WHAT IS EXPECTED: Across the whole listing, how many lines hold the word "pays"? Reply with the number by itself.

MATERIALS PROVIDED:
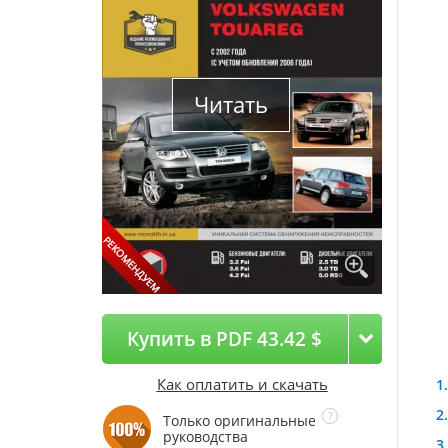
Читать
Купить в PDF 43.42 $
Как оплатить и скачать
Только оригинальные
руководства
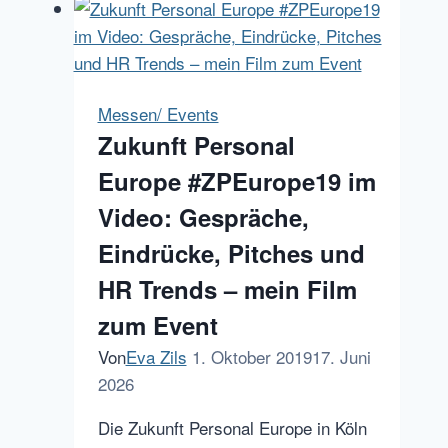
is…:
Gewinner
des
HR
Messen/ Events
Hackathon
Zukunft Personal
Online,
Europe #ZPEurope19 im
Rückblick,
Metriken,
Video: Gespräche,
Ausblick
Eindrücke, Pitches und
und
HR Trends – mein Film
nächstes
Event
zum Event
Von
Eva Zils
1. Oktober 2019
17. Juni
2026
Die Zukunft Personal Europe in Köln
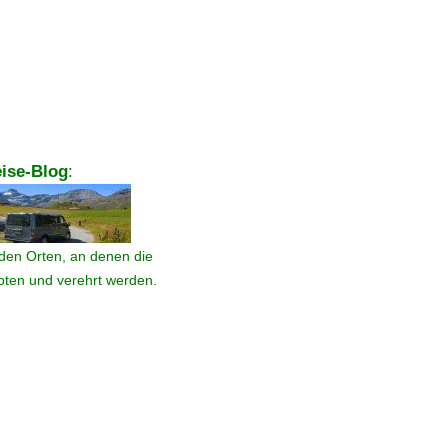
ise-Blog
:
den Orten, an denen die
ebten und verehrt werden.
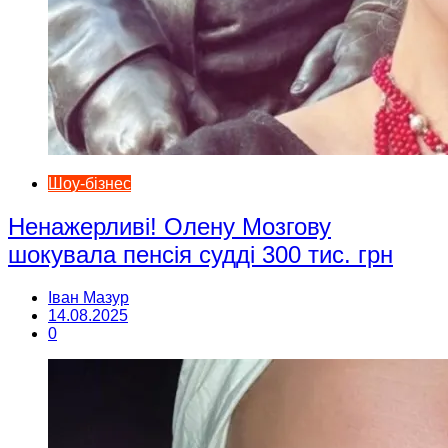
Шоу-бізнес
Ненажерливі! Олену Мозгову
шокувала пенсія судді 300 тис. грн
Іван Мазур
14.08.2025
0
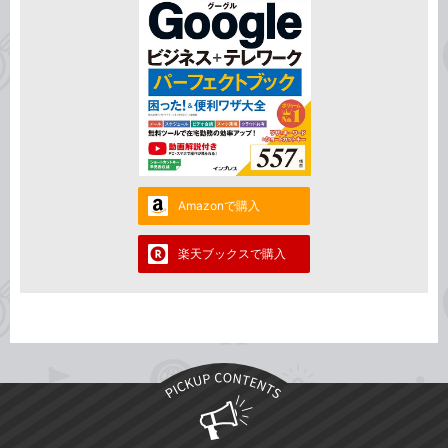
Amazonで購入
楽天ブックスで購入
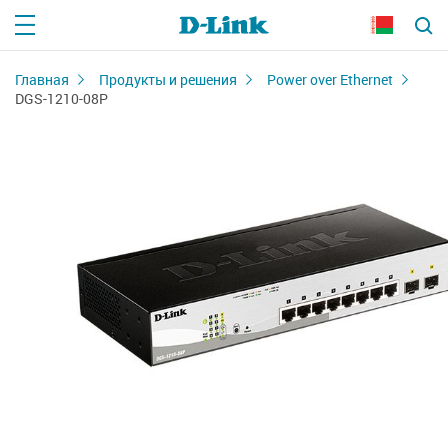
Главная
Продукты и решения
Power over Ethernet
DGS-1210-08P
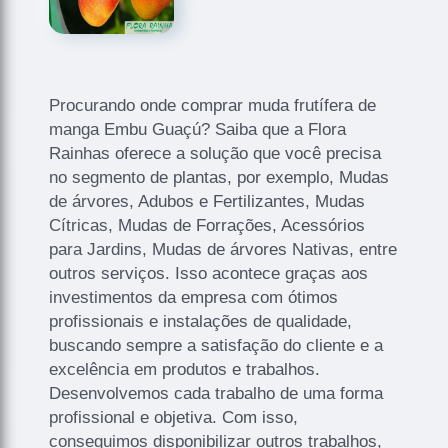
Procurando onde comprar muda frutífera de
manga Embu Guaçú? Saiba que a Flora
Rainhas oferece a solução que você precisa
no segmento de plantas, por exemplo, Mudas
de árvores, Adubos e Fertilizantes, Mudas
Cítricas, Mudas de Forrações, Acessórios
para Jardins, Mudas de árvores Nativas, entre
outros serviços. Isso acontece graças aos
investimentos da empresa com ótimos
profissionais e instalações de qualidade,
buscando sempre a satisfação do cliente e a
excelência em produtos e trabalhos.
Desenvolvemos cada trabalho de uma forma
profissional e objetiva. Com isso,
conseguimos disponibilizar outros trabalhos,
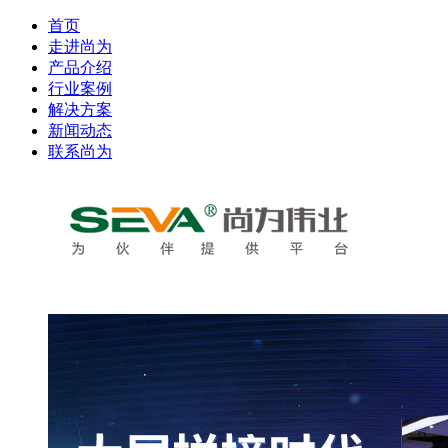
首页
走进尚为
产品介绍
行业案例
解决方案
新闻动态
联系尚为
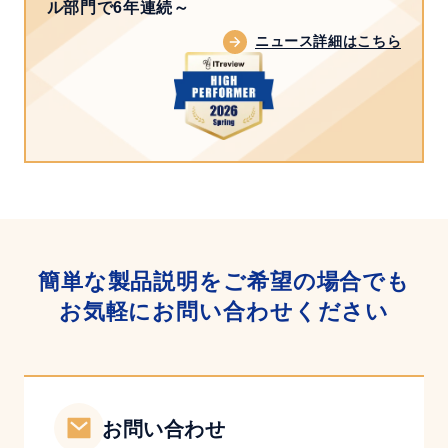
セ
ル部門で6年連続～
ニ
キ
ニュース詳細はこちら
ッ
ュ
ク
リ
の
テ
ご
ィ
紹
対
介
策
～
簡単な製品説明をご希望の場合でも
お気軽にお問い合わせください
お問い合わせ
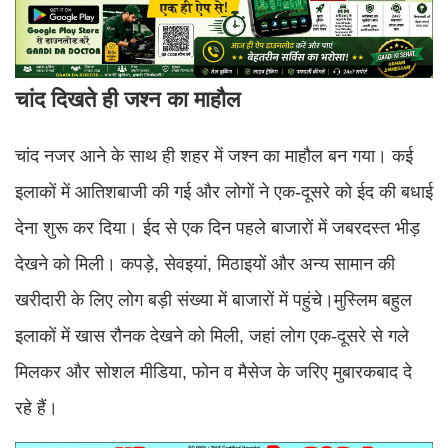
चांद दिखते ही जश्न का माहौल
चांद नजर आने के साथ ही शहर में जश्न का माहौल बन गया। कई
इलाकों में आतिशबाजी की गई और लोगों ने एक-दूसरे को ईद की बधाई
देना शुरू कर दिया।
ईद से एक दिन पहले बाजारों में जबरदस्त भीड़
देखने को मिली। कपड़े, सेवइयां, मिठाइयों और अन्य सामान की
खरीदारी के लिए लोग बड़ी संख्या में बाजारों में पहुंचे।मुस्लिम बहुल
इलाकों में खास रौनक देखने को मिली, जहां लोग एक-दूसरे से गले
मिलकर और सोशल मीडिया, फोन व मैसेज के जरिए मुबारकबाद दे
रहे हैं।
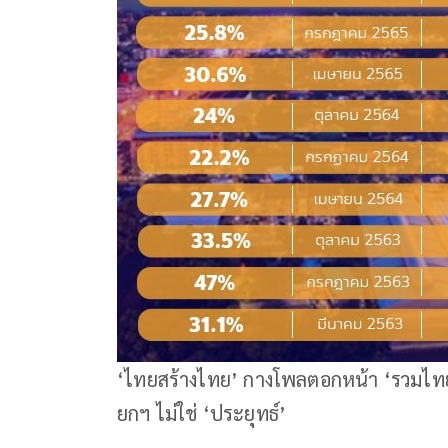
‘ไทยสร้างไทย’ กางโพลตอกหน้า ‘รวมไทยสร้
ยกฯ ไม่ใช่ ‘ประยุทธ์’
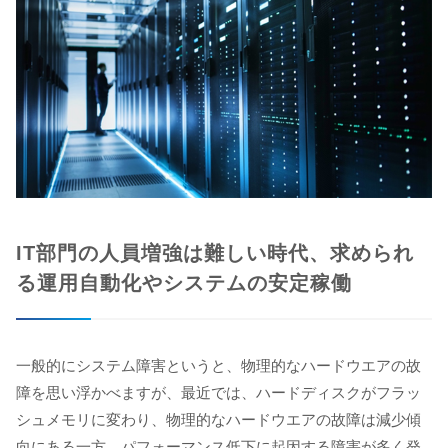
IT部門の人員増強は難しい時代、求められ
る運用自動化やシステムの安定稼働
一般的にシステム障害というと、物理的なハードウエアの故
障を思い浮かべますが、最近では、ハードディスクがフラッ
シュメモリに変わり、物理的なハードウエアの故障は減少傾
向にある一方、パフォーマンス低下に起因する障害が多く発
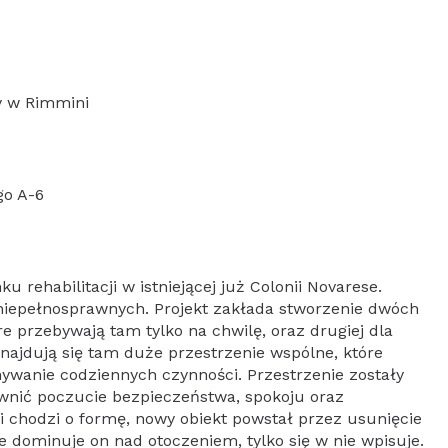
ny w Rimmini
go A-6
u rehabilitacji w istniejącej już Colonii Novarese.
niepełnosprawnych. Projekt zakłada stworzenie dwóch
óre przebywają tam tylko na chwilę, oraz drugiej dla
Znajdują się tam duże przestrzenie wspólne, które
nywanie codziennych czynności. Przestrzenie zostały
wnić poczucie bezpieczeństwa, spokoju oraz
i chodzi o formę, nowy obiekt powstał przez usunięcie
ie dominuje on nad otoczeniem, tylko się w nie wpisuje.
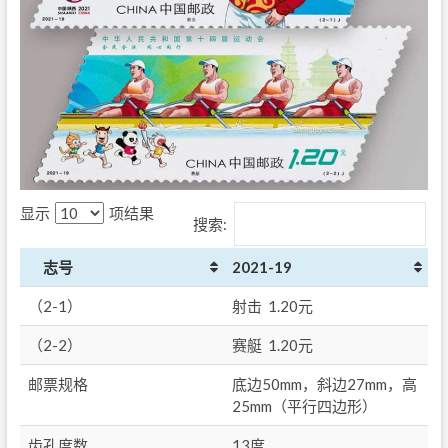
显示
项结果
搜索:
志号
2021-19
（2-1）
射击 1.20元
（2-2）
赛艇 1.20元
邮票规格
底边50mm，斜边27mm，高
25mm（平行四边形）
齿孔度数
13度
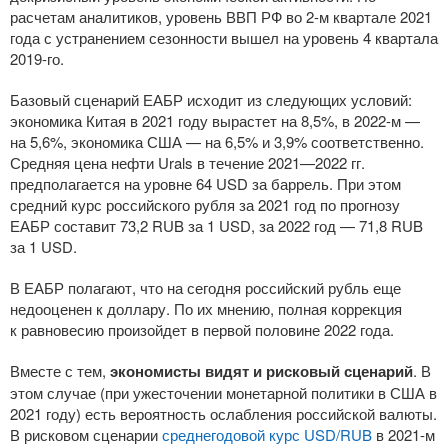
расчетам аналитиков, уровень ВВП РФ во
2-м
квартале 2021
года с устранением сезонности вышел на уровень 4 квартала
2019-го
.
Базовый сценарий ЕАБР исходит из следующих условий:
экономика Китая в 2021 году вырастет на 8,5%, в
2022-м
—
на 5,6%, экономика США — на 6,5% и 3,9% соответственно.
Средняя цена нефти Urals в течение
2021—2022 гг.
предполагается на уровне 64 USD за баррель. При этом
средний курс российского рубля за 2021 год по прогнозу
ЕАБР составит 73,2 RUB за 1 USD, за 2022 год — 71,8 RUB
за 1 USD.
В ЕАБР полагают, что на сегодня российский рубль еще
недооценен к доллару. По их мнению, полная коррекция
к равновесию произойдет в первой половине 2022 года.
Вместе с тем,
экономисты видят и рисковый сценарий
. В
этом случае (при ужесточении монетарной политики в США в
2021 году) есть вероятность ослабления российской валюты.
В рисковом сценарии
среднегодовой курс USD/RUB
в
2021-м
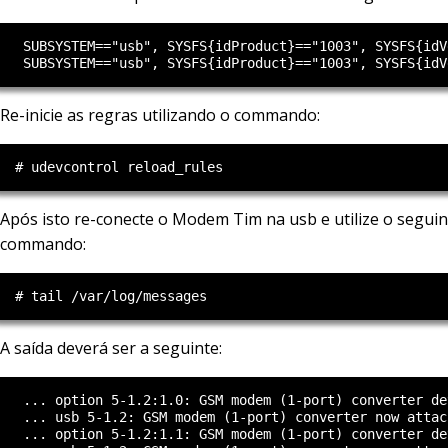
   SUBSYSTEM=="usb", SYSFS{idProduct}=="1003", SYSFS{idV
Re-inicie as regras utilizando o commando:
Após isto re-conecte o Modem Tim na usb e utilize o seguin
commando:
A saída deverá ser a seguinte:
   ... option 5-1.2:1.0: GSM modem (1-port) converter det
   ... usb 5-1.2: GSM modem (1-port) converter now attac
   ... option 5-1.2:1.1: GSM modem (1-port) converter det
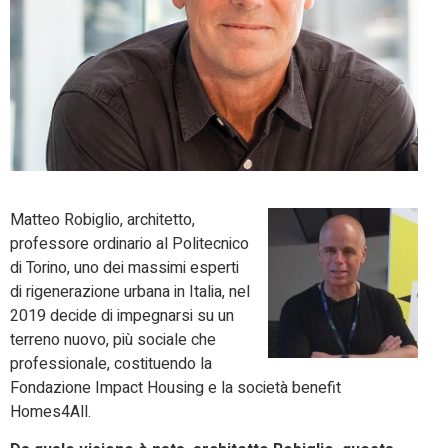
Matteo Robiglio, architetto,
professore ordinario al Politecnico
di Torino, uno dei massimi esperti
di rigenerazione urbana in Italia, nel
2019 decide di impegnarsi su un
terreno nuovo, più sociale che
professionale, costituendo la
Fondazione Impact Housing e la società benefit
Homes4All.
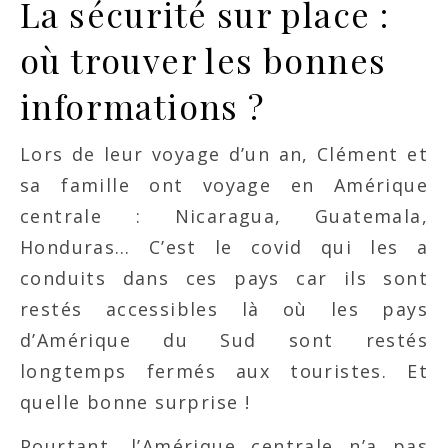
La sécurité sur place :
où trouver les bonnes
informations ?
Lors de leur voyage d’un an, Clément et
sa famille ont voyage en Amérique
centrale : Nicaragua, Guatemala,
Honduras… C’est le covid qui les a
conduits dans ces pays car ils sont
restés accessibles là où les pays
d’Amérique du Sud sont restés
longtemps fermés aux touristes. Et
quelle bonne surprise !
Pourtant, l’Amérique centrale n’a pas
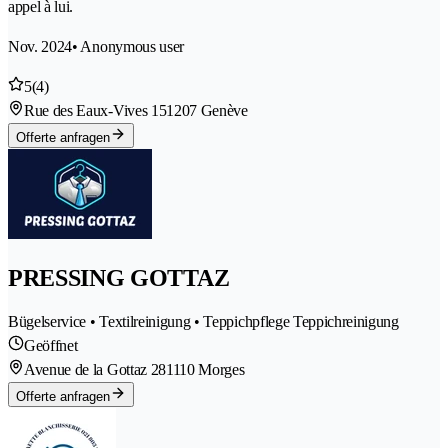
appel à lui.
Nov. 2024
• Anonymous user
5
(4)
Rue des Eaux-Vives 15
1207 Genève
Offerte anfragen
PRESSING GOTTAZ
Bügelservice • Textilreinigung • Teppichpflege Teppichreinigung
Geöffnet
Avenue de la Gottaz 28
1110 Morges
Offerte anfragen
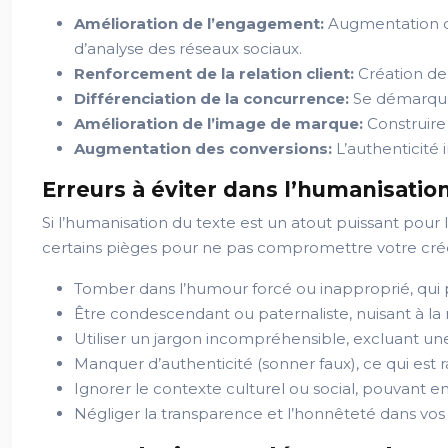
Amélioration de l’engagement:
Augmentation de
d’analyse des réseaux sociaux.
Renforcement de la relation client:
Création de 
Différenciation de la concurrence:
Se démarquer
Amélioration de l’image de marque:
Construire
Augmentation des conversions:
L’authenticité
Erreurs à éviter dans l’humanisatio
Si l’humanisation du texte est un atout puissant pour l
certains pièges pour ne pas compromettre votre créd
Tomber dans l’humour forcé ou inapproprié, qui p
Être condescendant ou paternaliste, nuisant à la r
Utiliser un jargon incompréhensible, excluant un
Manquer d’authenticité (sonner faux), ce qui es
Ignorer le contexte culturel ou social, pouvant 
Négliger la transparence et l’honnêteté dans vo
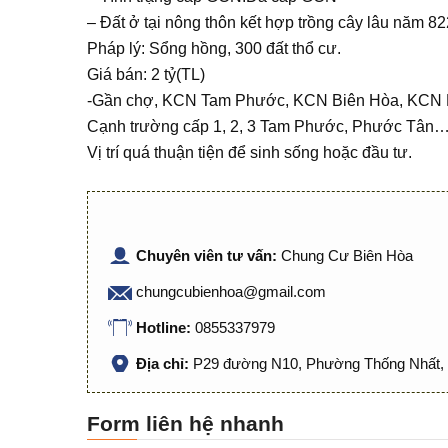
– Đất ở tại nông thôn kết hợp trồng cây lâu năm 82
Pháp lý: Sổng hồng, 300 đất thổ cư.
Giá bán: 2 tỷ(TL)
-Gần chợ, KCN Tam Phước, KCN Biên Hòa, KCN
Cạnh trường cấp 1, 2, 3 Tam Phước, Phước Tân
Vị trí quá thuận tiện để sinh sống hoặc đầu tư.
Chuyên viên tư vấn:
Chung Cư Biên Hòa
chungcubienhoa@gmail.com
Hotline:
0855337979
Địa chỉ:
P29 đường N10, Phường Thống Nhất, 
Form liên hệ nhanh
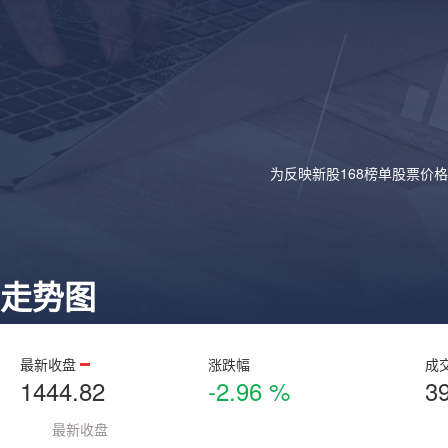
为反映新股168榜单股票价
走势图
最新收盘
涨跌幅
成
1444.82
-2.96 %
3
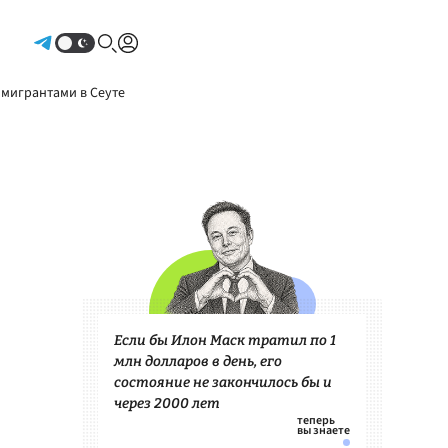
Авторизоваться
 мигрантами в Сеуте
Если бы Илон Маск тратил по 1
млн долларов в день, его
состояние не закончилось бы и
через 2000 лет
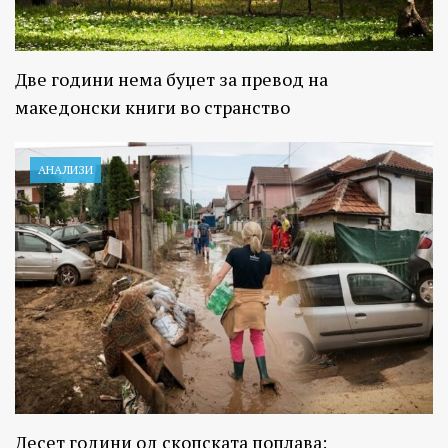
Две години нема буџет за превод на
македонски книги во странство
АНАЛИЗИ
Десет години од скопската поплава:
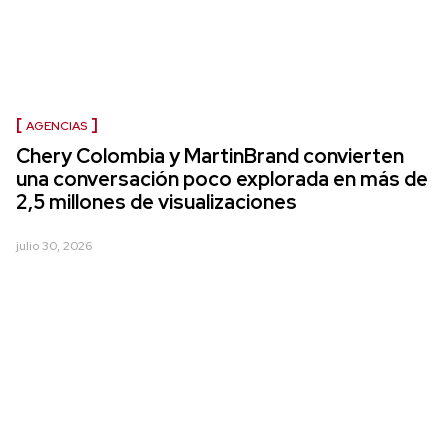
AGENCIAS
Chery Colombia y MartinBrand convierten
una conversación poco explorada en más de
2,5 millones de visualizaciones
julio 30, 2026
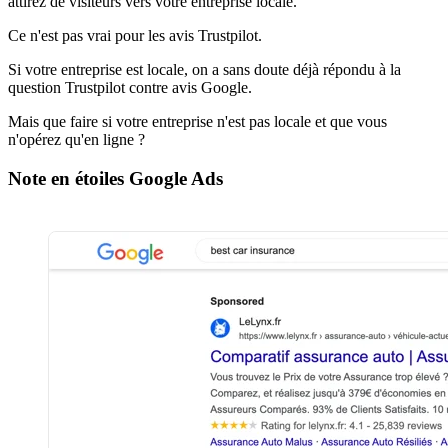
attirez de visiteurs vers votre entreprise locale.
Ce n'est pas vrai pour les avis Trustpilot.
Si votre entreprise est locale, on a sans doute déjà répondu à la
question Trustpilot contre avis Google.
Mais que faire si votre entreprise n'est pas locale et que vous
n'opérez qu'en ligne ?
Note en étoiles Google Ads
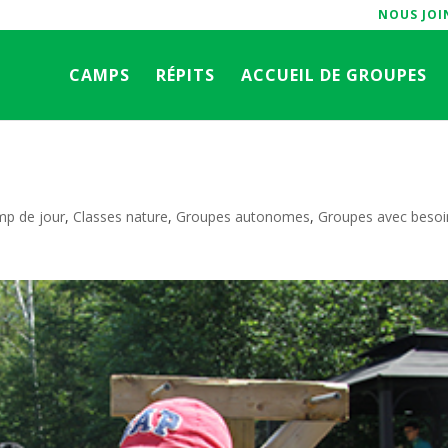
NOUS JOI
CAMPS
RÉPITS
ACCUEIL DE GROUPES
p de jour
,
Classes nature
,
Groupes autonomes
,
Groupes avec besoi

OUTPUT: 2